Piątkowy mecz, a konkretniej jego ostatnie minuty to był prawdziwy emocjonalny rollecoaster. Na stadionie Króla ŁKS II zmierzył się z Olimpią Grudziądz, niestety, przyjezdni wykorzystali w doliczonym czasie meczu swoje sytuacje i finalnie przechylili szalę zwycięstwa na swoją korzyść.

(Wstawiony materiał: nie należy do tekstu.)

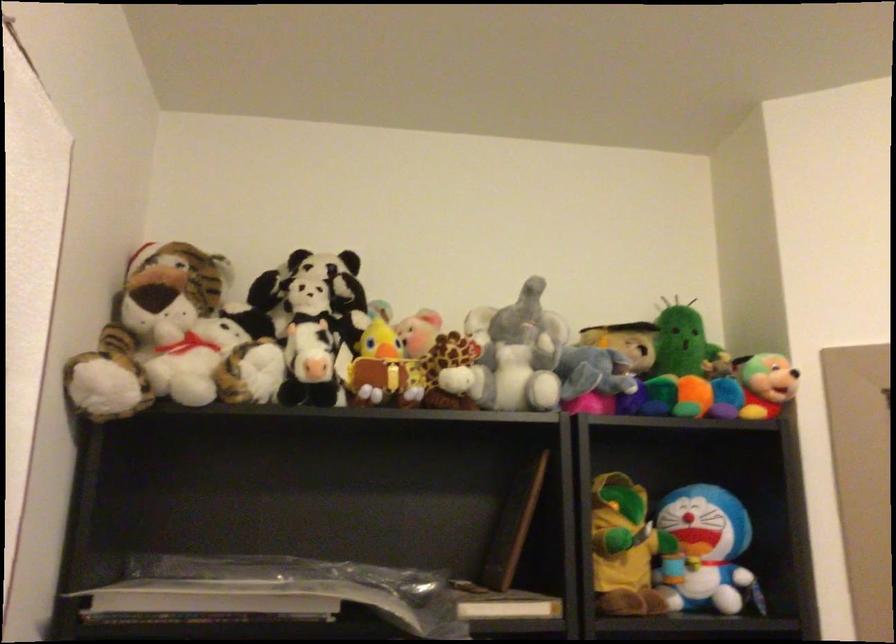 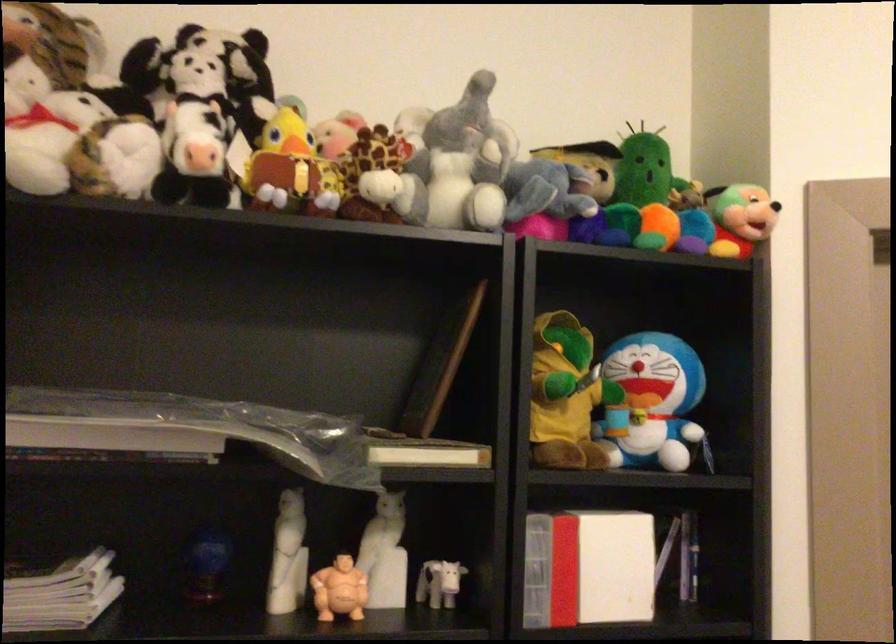 Where in the second image is the point corresponding to (707,552) from the first image?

Pierwsze minuty przebiegały pod W 11. minucie spotkania sprawny kontratak wyprowadzili goście. Szymon Krocz znalazł miejsce na lewym skrzydle i ściął w pole karne, gdzie uderzeniem na długi słupek pokonał Huberta Idasiaka. Biało-czerwono-biali szybko rzucili się do odrabiania strat. W 13. minucie ładnym strzałem z dystansu popisał się Olek Iwańczyk, nagrodzony oklaskami przez kibiców, acz niestety bramkarzowi udało się zbić ten strzał do boku.
Kolejny kwadrans upłynął pod znakiem ciągłych ataków ełkaesiaków, którzy cały czas szukali drogi do bramki strzeżonej przez Kacpra Górskiego. W niektórych przypadkach brakowało nieco skuteczności czy precyzji w podaniu, czasem skuteczną interwencją popisywał się bramkarz czy obrońca, a niekiedy brakowało po prostu nieco szczęścia. Ostatecznie, do przerwy podopiecznym trenera Konrada Geregi nie udało się doprowadzić do wyrównania.

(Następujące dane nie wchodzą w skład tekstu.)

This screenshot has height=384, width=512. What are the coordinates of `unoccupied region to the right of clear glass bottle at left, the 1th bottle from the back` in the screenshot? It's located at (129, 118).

Pierwszy kwadrans drugiej połowy upływał podobnie, jak przed przerwą. Ełkaesiacy byli stroną atakującą, ale brakowało konkretów. Taki pojawił się za to znów po stronie Olimpii, gdyż w 63. minucie, znów po szybkim ataku, podwyższyli swoje prowadzenie. Kacper Cichoń, dobrze ustawiony po prawej stronie szesnastki ŁKS-u, otrzymał podanie z drugiego skrzydła od jednego ze swoich kolegów i uderzył bezpośrednio na bramkę biało-czerwono-białych.

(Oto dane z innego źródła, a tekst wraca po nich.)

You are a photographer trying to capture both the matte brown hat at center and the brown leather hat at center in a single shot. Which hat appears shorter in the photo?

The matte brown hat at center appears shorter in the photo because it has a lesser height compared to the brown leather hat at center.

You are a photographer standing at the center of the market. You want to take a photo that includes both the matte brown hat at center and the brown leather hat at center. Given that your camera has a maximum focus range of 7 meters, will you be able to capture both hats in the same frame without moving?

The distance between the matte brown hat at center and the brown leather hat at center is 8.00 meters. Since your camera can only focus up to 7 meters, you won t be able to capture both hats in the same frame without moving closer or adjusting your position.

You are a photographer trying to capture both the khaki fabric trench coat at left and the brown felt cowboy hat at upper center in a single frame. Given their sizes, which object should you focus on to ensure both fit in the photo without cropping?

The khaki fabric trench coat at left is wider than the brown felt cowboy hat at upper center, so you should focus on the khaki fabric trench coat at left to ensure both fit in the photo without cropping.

Gol kontaktowy dla podopiecznych trenera Geregi przyszedł krótko później, bo już w 67. minucie. Aleksander Ślęzak pewnym strzałem wykończył rzut karny, przyznany po faulu na Oliwierze Sławińskim. Gra od zmiany wyniku momentami wręcz toczyła się od bramki do bramki. Łodzianie mieli swoje okazje, próbowali z dystansu, były także strzały w szesnastce rywali, ale wciąż nieco brakowało. Blisko był tej sztuki Jorge Alastuey, który po podaniu Oliwiera Sławińskiego uderzył obok słupka.
Ostatnie dziesięć minut to był prawdziwy emocjonalny rollecoaster. W 90. minucie ełkaesiacy dopięli swego, za sprawą Mateusza Wzięcha, który obsłużony prostopadłym zagraniem jednego z kolegów znalazł się w dogodnej sytuacji, którą wykorzystał i strzelił wyrównującą bramkę. W doliczonym czasie gry jednak górę wzięli goście z Grudziądza. Najpierw Damian Nowak, korzystając z małego zamieszania w szesnastce ełkaesiaków znów wyprowadził Olimpię na prowadzenie, a mecz zakończył Tomasz Kaczmarek, który chwilę przed ostatnim gwizdkiem wykorzystał rzut karny.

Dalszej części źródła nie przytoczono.